→ **YOUR OBJECTIVE**
Across the data below, count every line where the string "хранения" appears. Answer with the number alone.

→ **PROVIDED RECORDS**
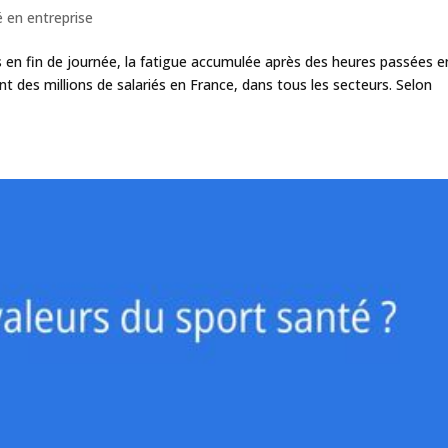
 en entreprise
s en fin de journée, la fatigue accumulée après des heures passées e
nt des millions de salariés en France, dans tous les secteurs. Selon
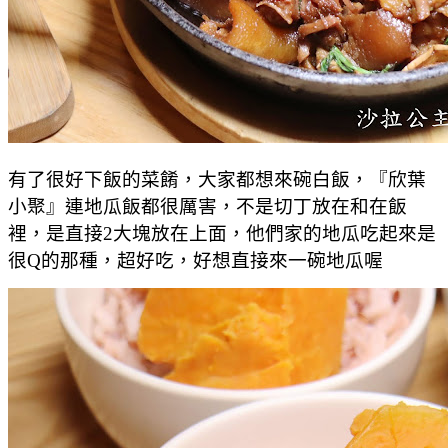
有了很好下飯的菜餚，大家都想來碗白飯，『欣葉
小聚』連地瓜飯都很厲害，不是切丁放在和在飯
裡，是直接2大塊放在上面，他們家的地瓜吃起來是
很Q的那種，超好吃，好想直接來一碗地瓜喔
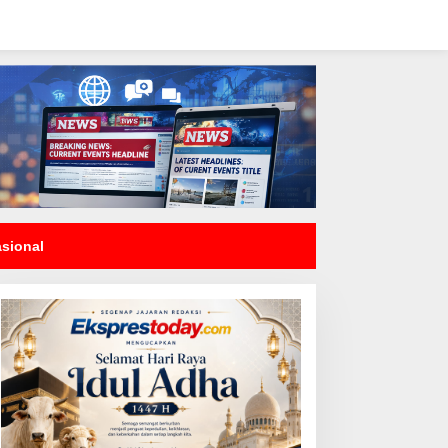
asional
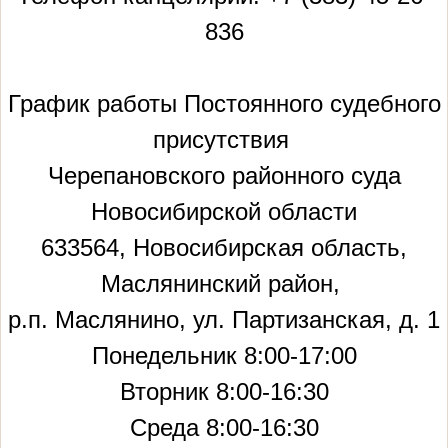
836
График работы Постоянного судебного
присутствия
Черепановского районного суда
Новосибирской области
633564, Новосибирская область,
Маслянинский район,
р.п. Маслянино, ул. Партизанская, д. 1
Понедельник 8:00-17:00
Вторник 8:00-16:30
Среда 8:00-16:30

* * *

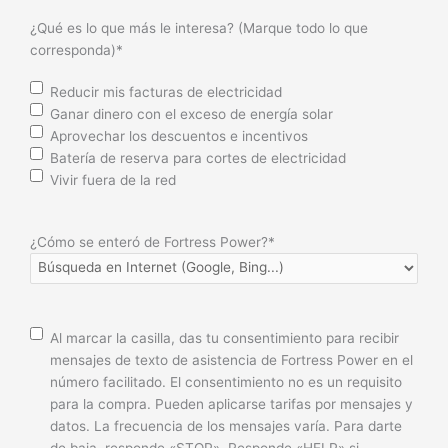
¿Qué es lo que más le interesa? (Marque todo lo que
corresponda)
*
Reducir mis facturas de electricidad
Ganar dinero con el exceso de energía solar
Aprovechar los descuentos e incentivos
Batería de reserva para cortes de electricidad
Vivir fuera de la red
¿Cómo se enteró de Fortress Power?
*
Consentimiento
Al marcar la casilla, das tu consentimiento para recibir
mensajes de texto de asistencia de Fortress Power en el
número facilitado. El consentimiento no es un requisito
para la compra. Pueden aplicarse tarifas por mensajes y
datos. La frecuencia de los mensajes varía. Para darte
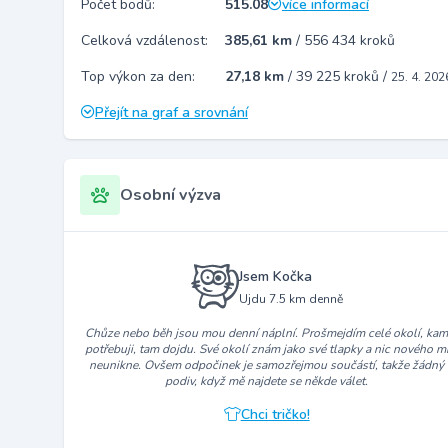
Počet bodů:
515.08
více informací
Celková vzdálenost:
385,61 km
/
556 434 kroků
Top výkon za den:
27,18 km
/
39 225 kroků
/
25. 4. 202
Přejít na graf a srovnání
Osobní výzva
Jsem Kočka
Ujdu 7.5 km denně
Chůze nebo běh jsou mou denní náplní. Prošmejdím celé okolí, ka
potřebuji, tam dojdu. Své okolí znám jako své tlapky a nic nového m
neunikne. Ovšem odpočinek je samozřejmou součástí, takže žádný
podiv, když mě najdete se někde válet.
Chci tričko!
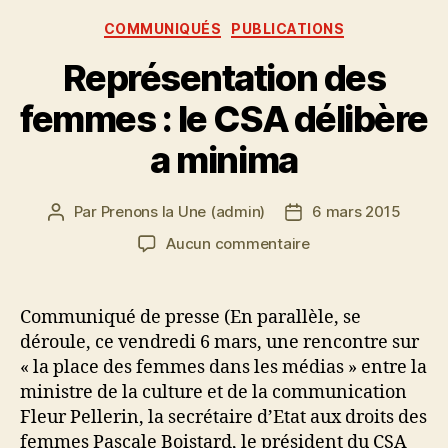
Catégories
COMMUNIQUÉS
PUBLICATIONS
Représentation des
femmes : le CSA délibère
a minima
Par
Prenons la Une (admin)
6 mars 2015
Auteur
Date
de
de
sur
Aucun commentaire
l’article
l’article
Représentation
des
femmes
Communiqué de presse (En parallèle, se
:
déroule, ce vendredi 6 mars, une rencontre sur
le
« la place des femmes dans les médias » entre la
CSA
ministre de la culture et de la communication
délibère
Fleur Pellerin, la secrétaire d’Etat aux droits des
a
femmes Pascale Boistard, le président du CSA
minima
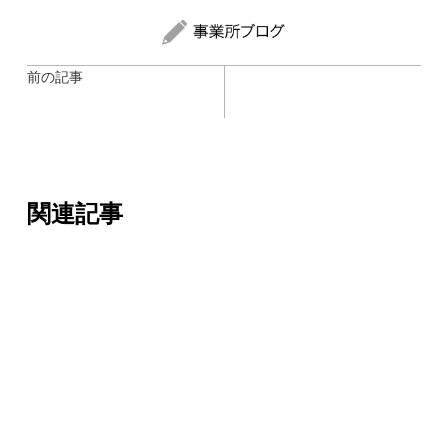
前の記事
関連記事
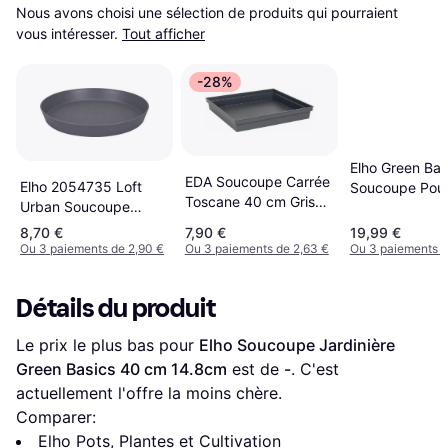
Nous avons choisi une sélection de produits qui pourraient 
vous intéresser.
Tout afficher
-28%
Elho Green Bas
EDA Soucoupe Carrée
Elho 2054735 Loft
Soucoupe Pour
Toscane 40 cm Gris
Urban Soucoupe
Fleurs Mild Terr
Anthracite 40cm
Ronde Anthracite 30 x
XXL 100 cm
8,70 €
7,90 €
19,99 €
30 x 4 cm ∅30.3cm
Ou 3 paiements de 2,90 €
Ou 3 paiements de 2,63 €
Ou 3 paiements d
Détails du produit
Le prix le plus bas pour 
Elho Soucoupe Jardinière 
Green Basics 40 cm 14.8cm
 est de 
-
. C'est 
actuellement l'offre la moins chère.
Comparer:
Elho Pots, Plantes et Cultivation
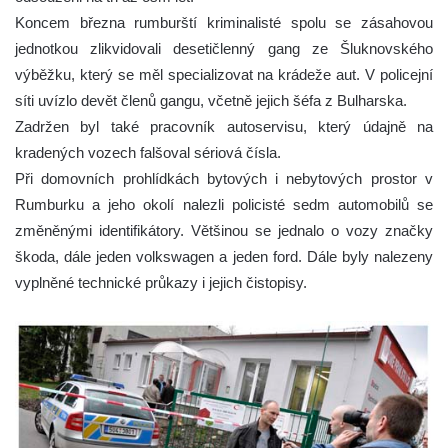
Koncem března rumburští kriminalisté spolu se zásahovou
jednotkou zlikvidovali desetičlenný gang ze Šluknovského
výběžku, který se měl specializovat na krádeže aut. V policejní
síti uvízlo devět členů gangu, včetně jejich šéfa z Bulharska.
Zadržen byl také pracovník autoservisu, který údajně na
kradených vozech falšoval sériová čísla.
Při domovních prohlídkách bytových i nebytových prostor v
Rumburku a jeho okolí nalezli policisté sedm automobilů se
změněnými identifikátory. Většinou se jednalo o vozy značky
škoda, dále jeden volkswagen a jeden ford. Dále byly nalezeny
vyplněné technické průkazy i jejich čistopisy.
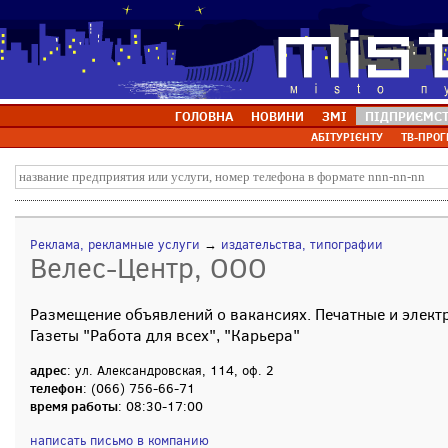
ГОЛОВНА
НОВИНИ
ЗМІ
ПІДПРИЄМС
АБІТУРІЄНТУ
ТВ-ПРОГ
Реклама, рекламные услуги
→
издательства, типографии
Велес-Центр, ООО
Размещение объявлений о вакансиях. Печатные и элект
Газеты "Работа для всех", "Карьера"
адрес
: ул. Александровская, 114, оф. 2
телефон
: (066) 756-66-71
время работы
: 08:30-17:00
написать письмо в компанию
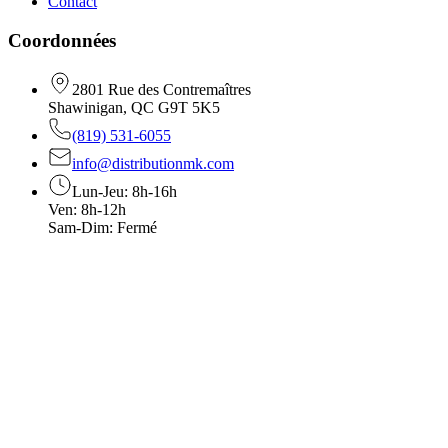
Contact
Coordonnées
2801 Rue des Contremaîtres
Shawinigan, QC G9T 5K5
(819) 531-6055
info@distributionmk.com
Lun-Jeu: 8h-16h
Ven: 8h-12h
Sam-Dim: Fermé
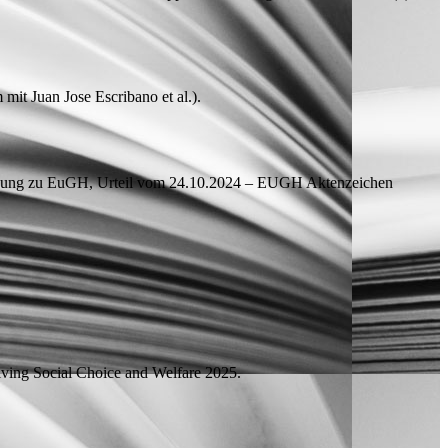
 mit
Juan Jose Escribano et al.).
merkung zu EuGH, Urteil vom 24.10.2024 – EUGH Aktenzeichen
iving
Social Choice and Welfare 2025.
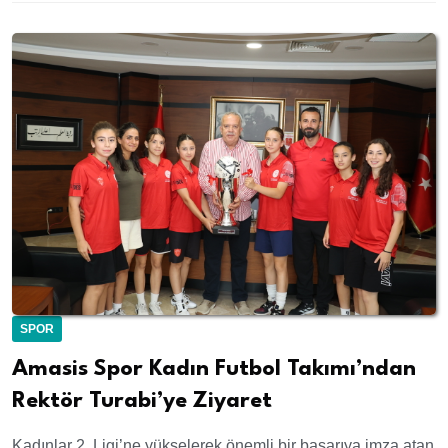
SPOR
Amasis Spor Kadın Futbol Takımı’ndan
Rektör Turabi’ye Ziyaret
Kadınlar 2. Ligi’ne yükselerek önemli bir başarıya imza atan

---

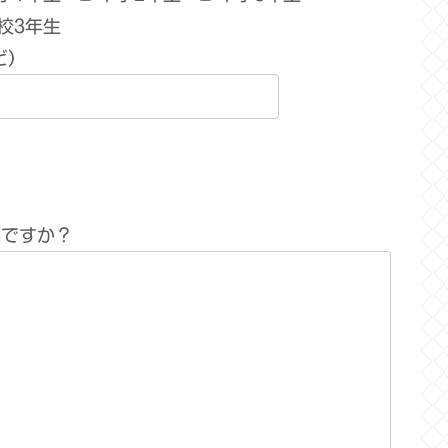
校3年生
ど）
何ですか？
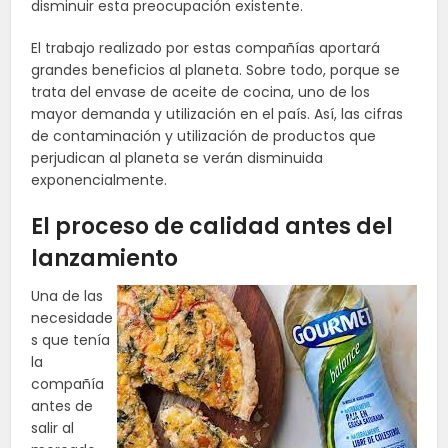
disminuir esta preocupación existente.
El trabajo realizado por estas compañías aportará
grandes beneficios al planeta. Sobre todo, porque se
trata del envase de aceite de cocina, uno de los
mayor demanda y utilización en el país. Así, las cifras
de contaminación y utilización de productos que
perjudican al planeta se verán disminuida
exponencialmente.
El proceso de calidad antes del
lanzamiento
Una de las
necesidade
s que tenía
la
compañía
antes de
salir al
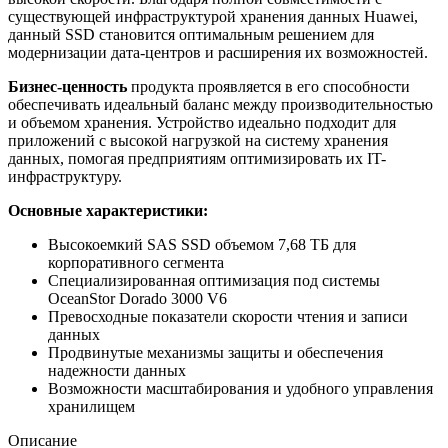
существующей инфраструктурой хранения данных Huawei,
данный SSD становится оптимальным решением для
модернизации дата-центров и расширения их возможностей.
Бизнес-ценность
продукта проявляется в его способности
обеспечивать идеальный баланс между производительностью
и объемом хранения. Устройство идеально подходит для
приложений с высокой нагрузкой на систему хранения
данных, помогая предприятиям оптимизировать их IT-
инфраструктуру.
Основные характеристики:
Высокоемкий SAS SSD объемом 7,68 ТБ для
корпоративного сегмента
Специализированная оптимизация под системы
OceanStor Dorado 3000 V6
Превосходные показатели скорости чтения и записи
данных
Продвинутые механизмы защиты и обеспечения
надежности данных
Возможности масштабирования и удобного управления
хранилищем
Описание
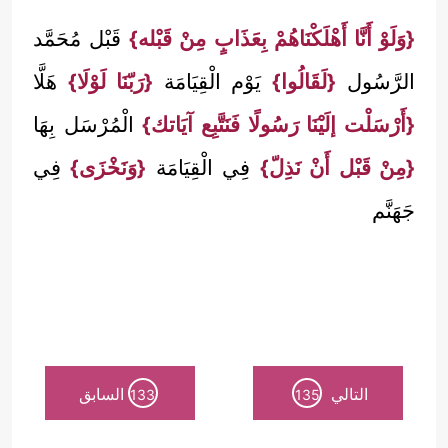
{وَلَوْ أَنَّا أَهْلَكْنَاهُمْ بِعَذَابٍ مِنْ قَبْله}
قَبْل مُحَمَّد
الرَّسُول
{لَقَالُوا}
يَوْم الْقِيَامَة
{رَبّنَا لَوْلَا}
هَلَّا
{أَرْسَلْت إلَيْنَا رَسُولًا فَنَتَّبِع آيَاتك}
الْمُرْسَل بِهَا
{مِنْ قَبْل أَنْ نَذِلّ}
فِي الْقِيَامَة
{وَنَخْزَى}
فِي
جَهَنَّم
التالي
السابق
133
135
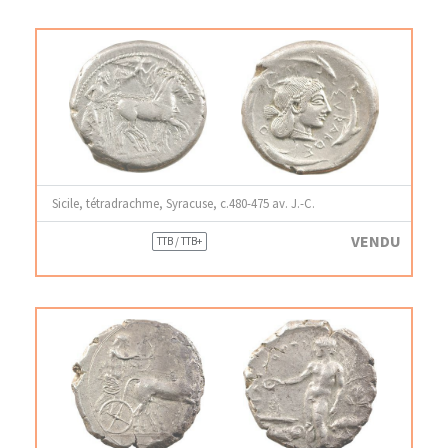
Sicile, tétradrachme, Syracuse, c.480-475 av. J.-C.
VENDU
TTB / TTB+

→ **FINISHED EXERCISE**
3